EXERCISE PROMPT:
Will you return, word for word, only the lines from the top of the data below down to and including the one with "Uniwersytet Wrocławski (221, 41)"?

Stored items

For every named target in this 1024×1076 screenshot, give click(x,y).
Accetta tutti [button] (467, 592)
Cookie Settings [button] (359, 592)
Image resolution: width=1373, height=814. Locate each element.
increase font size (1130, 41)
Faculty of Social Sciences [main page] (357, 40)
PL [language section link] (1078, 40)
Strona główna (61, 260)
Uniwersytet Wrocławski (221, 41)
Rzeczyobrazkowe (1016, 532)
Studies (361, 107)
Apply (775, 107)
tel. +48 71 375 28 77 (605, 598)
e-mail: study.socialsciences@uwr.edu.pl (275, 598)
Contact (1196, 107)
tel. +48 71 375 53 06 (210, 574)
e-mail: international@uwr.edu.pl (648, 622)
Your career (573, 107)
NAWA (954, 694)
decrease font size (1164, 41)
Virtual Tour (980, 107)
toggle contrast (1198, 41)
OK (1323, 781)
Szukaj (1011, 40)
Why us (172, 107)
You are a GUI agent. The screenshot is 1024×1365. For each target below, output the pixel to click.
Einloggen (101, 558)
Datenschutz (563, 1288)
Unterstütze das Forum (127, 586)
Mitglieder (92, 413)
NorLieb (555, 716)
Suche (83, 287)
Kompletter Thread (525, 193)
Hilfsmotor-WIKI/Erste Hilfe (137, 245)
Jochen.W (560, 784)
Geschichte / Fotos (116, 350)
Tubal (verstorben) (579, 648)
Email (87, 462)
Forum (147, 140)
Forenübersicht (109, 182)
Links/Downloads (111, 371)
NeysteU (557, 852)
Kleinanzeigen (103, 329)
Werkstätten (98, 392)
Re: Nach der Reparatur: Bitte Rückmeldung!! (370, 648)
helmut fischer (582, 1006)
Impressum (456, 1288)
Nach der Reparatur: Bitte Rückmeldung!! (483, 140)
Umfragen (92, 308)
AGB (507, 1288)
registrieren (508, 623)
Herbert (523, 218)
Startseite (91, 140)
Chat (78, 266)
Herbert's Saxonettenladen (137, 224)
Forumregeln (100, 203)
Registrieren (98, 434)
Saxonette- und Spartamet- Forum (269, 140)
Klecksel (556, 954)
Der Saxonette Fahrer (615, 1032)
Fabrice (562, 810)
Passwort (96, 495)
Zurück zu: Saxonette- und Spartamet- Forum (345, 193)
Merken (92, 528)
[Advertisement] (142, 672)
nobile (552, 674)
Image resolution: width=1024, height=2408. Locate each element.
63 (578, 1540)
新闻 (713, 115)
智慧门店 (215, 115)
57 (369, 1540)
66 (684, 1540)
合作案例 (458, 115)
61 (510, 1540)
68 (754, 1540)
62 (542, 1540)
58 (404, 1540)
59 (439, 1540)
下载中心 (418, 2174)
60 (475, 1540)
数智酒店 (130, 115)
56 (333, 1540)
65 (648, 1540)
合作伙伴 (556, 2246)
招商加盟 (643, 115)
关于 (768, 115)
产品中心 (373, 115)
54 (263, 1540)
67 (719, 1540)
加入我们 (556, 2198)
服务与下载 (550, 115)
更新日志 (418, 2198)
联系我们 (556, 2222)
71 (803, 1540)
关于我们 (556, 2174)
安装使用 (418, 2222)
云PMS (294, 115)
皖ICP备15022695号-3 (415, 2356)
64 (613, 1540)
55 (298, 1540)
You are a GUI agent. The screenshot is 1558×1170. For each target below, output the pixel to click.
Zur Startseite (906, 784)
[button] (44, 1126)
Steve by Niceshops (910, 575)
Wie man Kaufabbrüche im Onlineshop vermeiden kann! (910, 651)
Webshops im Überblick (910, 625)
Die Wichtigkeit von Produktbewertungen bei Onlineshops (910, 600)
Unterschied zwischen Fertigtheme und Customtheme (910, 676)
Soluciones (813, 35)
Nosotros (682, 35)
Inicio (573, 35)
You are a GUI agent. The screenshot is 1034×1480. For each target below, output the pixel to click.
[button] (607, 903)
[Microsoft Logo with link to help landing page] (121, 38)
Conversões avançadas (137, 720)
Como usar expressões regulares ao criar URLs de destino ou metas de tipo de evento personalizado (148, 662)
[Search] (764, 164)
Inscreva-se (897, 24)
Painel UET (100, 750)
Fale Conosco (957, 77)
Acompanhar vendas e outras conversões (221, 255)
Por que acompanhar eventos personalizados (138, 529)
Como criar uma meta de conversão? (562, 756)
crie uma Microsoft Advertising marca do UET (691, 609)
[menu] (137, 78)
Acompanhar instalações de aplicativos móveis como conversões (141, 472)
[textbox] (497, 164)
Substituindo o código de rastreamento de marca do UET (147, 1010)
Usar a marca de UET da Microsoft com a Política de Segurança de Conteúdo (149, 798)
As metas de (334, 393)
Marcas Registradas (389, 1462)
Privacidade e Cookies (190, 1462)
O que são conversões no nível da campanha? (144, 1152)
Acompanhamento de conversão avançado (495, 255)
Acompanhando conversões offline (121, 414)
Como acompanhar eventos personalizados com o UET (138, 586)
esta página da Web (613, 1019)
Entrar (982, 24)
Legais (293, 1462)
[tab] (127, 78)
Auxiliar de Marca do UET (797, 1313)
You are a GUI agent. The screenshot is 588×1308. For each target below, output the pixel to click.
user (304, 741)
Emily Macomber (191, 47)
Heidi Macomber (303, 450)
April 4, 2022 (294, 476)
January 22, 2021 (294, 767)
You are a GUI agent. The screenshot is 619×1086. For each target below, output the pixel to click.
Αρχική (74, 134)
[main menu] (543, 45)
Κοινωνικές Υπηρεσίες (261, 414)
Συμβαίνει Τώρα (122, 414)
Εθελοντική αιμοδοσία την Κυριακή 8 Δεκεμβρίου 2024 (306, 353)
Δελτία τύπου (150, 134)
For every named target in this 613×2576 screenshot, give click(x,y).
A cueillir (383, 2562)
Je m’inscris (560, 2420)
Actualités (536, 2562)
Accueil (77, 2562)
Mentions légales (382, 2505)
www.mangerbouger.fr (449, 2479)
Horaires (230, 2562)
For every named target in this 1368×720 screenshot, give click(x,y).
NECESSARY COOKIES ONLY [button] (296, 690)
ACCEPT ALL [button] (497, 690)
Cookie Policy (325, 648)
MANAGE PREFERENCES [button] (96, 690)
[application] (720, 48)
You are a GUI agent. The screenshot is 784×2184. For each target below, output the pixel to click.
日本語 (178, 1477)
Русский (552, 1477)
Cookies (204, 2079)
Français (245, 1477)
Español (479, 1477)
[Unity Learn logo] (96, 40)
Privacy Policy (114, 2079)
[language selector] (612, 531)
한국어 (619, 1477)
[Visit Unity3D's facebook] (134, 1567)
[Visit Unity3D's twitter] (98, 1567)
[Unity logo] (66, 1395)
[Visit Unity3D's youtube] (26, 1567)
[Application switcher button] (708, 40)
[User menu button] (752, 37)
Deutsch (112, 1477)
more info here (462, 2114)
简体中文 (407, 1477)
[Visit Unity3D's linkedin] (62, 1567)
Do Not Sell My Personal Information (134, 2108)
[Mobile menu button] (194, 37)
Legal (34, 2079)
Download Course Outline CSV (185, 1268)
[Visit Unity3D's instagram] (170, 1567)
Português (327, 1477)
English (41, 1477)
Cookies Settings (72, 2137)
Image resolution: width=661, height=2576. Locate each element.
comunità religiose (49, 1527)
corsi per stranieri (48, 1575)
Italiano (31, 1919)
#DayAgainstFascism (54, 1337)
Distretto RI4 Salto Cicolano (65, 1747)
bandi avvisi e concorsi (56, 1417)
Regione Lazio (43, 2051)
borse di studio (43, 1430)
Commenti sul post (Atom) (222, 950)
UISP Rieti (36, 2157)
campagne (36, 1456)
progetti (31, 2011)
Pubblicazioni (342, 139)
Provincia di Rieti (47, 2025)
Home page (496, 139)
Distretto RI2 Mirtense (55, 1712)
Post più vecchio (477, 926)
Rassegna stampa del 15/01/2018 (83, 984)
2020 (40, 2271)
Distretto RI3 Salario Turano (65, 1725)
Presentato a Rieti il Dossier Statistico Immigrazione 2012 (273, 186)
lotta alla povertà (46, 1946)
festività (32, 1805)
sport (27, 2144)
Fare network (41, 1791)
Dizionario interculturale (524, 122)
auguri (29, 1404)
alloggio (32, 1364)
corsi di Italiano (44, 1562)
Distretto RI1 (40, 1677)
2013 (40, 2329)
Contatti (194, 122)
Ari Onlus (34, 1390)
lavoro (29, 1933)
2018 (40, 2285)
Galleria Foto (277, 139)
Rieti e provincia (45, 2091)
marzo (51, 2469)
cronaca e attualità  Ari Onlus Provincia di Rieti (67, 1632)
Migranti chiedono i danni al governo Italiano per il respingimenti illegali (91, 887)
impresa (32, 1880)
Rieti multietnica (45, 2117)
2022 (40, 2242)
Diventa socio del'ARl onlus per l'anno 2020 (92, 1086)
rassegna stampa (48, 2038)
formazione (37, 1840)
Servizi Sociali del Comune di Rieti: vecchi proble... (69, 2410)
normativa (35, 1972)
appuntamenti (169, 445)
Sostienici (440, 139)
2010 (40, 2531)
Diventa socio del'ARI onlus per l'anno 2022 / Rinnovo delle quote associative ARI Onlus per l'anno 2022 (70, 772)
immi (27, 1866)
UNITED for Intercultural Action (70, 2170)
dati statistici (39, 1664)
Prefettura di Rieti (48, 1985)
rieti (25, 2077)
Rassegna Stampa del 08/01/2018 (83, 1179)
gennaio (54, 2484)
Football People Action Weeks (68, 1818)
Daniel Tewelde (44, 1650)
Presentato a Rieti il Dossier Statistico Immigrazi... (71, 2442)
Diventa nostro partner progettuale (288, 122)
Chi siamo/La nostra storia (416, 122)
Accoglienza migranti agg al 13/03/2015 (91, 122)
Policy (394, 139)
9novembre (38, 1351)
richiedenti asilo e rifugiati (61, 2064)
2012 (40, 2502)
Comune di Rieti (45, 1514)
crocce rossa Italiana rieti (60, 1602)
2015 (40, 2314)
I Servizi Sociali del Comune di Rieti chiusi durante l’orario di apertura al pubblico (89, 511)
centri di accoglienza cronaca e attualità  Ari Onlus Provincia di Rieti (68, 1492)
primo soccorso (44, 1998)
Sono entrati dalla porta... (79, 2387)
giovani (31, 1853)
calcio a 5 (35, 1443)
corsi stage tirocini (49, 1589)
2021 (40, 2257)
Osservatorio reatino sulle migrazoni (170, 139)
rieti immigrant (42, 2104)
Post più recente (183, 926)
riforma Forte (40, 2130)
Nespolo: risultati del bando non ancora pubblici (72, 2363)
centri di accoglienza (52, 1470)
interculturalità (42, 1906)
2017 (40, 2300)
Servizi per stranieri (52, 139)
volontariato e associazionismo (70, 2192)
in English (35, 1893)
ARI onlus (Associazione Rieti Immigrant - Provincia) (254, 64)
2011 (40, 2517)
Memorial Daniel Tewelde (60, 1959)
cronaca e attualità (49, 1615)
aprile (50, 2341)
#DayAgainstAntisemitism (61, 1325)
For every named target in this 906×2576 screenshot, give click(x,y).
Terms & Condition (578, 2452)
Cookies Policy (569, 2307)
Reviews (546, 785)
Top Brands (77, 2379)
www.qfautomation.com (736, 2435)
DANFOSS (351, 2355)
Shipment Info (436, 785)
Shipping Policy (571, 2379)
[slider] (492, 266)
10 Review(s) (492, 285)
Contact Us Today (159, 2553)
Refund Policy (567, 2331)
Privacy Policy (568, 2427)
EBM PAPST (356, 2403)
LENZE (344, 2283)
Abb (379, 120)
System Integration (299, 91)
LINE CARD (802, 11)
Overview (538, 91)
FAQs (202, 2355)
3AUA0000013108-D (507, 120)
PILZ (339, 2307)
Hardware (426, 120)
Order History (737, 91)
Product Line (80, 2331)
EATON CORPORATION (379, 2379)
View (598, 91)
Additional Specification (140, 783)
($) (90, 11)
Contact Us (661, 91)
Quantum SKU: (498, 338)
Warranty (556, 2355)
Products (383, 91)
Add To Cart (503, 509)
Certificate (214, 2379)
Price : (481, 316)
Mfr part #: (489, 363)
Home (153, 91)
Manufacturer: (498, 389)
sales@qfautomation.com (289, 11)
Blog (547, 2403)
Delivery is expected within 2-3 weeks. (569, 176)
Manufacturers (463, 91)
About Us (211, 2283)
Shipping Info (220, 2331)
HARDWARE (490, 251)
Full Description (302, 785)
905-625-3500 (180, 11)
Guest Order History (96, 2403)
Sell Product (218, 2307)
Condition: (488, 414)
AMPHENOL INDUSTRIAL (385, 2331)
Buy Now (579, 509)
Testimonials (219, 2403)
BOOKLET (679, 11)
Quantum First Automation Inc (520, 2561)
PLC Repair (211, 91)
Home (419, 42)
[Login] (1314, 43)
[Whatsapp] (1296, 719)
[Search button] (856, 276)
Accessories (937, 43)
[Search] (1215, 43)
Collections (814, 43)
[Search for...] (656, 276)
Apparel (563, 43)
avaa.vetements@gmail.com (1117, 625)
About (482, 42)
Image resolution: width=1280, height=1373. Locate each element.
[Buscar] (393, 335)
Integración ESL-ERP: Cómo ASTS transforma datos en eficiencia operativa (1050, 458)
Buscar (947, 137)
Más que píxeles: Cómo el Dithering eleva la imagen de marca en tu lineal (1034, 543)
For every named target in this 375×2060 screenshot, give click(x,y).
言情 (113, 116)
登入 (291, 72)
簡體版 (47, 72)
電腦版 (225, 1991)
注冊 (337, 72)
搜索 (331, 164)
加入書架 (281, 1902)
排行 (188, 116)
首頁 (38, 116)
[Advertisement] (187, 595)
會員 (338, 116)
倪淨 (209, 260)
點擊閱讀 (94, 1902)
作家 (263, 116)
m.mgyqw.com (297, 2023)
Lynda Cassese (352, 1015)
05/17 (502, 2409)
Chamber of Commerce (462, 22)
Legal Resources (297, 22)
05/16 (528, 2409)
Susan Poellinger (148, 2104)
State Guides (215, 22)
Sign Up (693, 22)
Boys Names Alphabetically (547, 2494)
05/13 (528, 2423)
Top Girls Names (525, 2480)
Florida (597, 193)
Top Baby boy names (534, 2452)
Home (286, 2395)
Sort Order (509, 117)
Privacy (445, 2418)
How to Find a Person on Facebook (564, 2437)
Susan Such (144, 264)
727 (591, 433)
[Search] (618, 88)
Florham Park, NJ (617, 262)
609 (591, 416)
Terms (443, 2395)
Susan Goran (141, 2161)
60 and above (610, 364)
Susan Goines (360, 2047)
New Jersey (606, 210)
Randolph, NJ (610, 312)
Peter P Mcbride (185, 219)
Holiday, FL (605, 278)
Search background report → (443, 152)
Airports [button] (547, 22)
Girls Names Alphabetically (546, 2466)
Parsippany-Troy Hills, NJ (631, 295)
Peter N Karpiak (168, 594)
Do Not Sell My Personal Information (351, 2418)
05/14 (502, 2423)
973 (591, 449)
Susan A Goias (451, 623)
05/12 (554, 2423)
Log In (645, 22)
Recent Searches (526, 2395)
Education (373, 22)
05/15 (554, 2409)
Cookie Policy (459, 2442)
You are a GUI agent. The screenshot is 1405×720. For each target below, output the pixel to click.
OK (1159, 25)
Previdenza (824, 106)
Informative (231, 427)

COMPLETED TASK:
For every named target in this 1024×1076 screenshot, give click(x,y).
Accetta tutti [button] (467, 592)
Cookie Settings [button] (359, 592)
Image resolution: width=1373, height=814. Locate each element.
increase font size (1130, 41)
Faculty of Social Sciences [main page] (357, 40)
PL [language section link] (1078, 40)
Strona główna (61, 260)
Uniwersytet Wrocławski (221, 41)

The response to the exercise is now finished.